-- YOUR TASK --
Start at the line below containing "定の現場で活躍するのはもちろんのこと、すぐれた著" and stop at the line containing "試験に合格するとLSAディプロマが授与されます。". Repeat every line of that stretch exactly, and nothing outside it.

-- EXERCISE DATA --

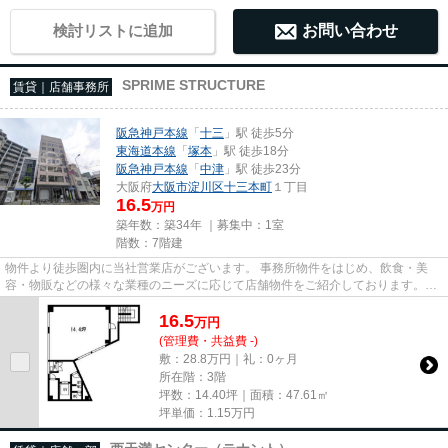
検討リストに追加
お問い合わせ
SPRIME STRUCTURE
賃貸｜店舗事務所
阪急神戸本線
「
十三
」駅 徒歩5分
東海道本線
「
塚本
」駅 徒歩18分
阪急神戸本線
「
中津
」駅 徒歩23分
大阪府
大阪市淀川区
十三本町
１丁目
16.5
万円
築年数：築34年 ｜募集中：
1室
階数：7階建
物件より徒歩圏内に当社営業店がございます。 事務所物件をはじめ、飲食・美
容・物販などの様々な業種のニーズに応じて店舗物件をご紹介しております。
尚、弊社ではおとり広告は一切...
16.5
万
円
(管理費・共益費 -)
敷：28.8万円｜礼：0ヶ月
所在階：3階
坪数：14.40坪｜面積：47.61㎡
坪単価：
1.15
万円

---

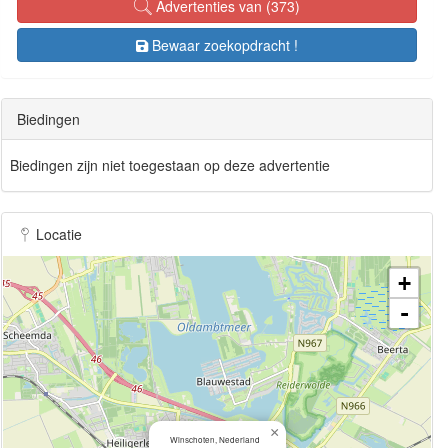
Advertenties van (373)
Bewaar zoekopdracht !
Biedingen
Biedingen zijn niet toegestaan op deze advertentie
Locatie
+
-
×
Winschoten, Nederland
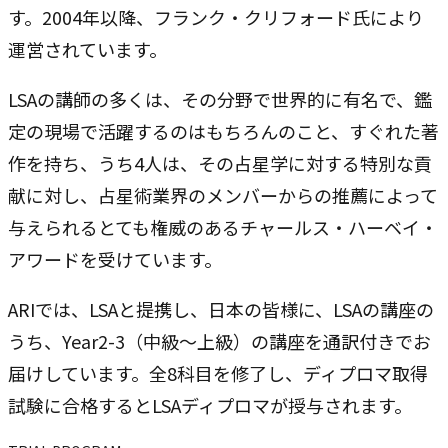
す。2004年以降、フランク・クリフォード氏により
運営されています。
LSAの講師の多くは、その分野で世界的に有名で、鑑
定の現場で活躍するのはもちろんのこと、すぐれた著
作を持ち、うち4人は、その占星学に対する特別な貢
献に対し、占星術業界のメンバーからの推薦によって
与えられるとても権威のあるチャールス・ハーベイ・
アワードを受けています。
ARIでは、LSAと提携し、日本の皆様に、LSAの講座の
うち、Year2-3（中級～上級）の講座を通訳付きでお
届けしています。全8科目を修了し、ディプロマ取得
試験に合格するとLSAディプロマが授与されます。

-- EXERCISE SOLUTION --
定の現場で活躍するのはもちろんのこと、すぐれた著
作を持ち、うち4人は、その占星学に対する特別な貢
献に対し、占星術業界のメンバーからの推薦によって
与えられるとても権威のあるチャールス・ハーベイ・
アワードを受けています。
ARIでは、LSAと提携し、日本の皆様に、LSAの講座の
うち、Year2-3（中級～上級）の講座を通訳付きでお
届けしています。全8科目を修了し、ディプロマ取得
試験に合格するとLSAディプロマが授与されます。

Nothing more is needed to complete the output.